Question

 a bullet of mass 5g on hitting a sandbag suspended in air gets embedded in it. If the velocity of the bullet be 900 m/s just before it hits the bag. Find out the speed with which the sandbag will move due to the impact of the bullet.

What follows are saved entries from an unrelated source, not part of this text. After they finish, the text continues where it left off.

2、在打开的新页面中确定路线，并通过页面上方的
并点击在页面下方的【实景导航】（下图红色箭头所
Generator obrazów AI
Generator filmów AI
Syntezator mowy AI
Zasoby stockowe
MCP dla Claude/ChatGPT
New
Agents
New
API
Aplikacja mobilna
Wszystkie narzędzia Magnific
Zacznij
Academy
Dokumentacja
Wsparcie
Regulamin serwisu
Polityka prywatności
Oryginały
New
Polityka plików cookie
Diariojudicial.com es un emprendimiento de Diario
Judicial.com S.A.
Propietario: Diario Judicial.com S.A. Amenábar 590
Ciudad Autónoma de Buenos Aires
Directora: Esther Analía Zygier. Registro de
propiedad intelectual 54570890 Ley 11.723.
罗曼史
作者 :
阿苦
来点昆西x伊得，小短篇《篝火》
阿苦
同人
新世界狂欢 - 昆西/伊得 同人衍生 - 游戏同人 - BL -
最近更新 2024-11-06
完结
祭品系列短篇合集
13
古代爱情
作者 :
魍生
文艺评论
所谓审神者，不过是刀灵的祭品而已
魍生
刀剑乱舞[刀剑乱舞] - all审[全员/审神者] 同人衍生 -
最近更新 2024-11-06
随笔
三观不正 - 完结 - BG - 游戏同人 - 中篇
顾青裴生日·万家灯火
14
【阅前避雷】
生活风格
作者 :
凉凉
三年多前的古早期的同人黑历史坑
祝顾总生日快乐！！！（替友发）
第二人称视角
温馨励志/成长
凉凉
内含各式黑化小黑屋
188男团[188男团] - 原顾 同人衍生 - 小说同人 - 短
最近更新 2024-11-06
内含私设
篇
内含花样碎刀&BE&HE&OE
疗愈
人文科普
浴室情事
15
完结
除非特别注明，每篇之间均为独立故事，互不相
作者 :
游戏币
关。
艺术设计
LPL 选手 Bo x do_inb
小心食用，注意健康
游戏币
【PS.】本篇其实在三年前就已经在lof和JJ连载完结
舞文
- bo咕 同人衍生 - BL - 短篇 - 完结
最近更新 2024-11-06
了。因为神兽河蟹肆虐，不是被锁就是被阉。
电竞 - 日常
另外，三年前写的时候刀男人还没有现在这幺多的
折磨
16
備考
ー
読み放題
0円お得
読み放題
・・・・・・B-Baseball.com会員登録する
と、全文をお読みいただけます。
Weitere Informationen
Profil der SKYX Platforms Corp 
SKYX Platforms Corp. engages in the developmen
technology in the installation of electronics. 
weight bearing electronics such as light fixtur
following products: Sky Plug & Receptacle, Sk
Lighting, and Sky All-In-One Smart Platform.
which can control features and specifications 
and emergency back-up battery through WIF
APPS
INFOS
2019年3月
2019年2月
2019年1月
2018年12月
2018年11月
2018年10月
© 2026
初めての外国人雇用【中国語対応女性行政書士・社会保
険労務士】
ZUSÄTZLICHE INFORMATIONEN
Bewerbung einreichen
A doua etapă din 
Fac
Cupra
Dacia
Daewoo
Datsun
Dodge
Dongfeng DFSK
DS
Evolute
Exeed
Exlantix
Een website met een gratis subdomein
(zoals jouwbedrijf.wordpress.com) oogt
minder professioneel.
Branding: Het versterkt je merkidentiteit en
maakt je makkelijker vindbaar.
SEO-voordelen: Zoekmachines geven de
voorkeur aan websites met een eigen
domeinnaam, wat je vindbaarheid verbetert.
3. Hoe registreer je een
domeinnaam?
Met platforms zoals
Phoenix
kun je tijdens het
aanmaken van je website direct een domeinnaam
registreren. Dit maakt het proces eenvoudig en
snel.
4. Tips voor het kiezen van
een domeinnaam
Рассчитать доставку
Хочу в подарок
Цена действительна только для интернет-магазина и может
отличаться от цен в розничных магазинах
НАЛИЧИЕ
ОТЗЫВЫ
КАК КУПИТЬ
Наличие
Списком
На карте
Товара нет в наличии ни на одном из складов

The mass of the sandbag is 50 kg.

Answer 1

momentum of bullet before collision : 0.005 * 900 m/s = 4.5 kg-m/s
momentum of bag before collision = 0
After collision the momentum of bullet + bag is same in the same direction as the total momentum is conserved.
Momentum of bullet + bag = 50.005 * V = 4.5
         V = 0.0899 m/s

Answer 2

Answer:

Explanation:

Solution :-

Given :-

Mass of the bullet = 5 g

= 5 × 10⁻³ kg

Initial velocity of the bullet = 900 m/s

Mass of the sand bag = 50 kg

Final velocity of the bullet = 0 m/s

Initial velocity of the bag = 0 m/s

To Calculate :-

Final velocity of the bag = ??

Formula to be used :-

m₁u₁ + m₂u₂ = m₁v₁ + m₂v₂

Putting the values, we get

(5 ×  10⁻³ × 900) + (50 × 0) = 5 × 10⁻³ × 0) + (50 × v₂)

(45 × 10⁻¹) + 0 = 0 + 50v₂

v₂ = 45 × 10⁻¹/50

v₂ = 0.09 m/s

Hence, The mass of the sandbag is 50 kg is 0.09 m/s.